Description (last modified by sgraf)

Consider the example (which uses Text; I'm working on finding a more minimal example),

{-# LANGUAGE BangPatterns #-}
module T11284 where

import Data.Char (isSpace)
import Data.List (foldl')
import GHC.Exts (build)
import qualified  Data.Text as T
import qualified  Data.Text.Array as A

longestWord :: T.Text -> Int
longestWord t = foldl' max 0 $ map T.length $ fusedWords t

fusedWords :: T.Text -> [T.Text]
fusedWords t0 = build $ \cons nil ->
  let go !t
        | T.null t  = nil
        | otherwise = let (w, rest) = T.span (not . isSpace) t
                      in cons w (go $ T.dropWhile isSpace rest)
  in go t0

-- For reference
data Text = Text
    {-# UNPACK #-} !A.Array          -- payload (Word16 elements)
    {-# UNPACK #-} !Int              -- offset (units of Word16, not Char)
    {-# UNPACK #-} !Int              -- length (units of Word16, not Char)

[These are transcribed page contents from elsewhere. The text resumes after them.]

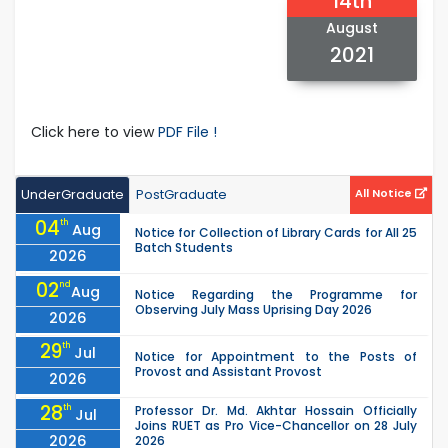
14th
August
2021
Click here to view
PDF File !
UnderGraduate
PostGraduate
All Notice
04
th
Aug
Notice for Collection of Library Cards for All 25
Batch Students
2026
02
nd
Aug
Notice Regarding the Programme for
Observing July Mass Uprising Day 2026
2026
29
th
Jul
Notice for Appointment to the Posts of
Provost and Assistant Provost
2026
28
th
Professor Dr. Md. Akhtar Hossain Officially
Jul
Joins RUET as Pro Vice-Chancellor on 28 July
2026
2026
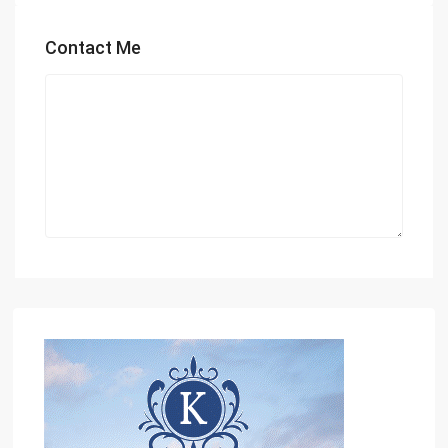
Contact Me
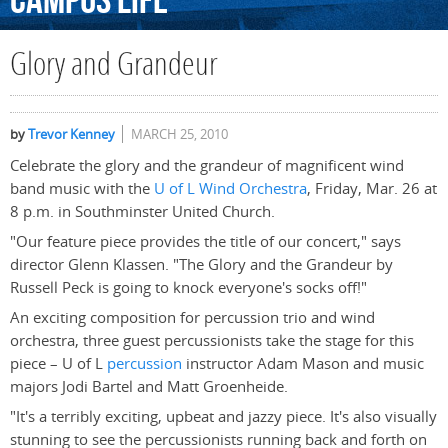
Campus
Life
Glory and Grandeur
by
Trevor Kenney
MARCH 25, 2010
Celebrate the glory and the grandeur of magnificent wind
band music with the
U of L Wind Orchestra
, Friday, Mar. 26 at
8 p.m. in Southminster United Church.
"Our feature piece provides the title of our concert," says
director Glenn Klassen. "The Glory and the Grandeur by
Russell Peck is going to knock everyone's socks off!"
An exciting composition for percussion trio and wind
orchestra, three guest percussionists take the stage for this
piece – U of L
percussion
instructor Adam Mason and music
majors Jodi Bartel and Matt Groenheide.
"It's a terribly exciting, upbeat and jazzy piece. It's also visually
stunning to see the percussionists running back and forth on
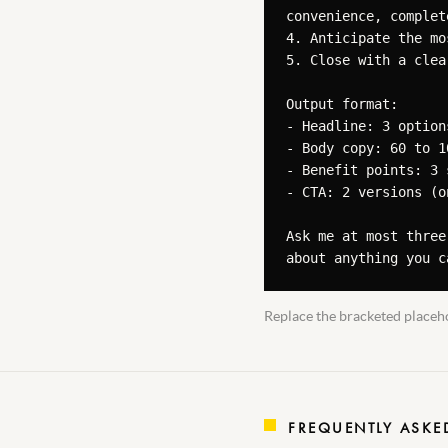
convenience, complete
4. Anticipate the mo
5. Close with a clea
Output format:

- Headline: 3 option
- Body copy: 60 to 1
- Benefit points: 3 
- CTA: 2 versions (o
Ask me at most three
about anything you c
Replace the bracketed placeho
FREQUENTLY ASKE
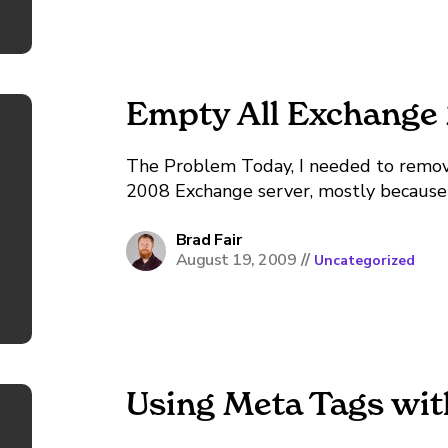
Empty All Exchange
The Problem Today, I needed to remove
2008 Exchange server, mostly because I 
welcome email to each user giving the
After a...
Brad Fair
August 19, 2009
//
Uncategorized
Using Meta Tags wit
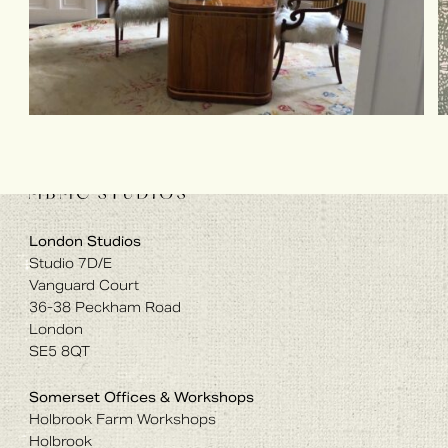
London Studios
Studio 7D/E
Vanguard Court
36-38 Peckham Road
London
SE5 8QT
Somerset Offices & Workshops
Holbrook Farm Workshops
Holbrook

longestWord here produces the simplified Core,

Ticket.$wgo :: GHC.Prim.ByteArray# -> GHC.Prim.Int# -> GHC.Prim.Int# -> [T.Text]
Ticket.$wgo = ...

-- > $wgo1 xs n = foldl' (\a b -> max a $ T.length b) n xs
Ticket.$wgo1 :: [T.Text] -> GHC.Prim.Int# -> GHC.Prim.Int#
Ticket.$wgo1 =
  \ (w_s4GJ :: [T.Text]) (ww_s4GN :: GHC.Prim.Int#) ->
    case w_s4GJ of _ {
      [] -> ww_s4GN;
      : y_a4vC ys_a4vD ->
        case y_a4vC
        of _ { Data.Text.Internal.Text dt_a4jP dt1_a4jQ dt2_a4jR ->
        let {
          a_a4jO :: GHC.Prim.Int#
          a_a4jO = GHC.Prim.+# dt1_a4jQ dt2_a4jR } in
        letrec {
          -- For the love of all that is good, why must you allocate?
          --
          -- This loop is essentially `T.length`, the first argument being
          -- the length accumulator and the second being an index into the
          -- ByteArray#
          $wloop_length_s4GI :: GHC.Prim.Int# -> GHC.Prim.Int# -> GHC.Prim.Int#
          $wloop_length_s4GI =
            \ (ww1_s4Gz :: GHC.Prim.Int#) (ww2_s4GD :: GHC.Prim.Int#) ->
              -- Have we reached the end of the Text?
              case GHC.Prim.tagToEnum# @ Bool (GHC.Prim.>=# ww2_s4GD a_a4jO)
              of _ {
                False -> {
                  ...
                  -- in this body there are few cases analyses which
                  -- classify the code-points we encounter. The branches
                  -- are recursive calls of the form
                  $wloop_length_s4GI (GHC.Prim.+# ww1_s4Gz 1) (GHC.Prim.+# ww2_s4GD 1)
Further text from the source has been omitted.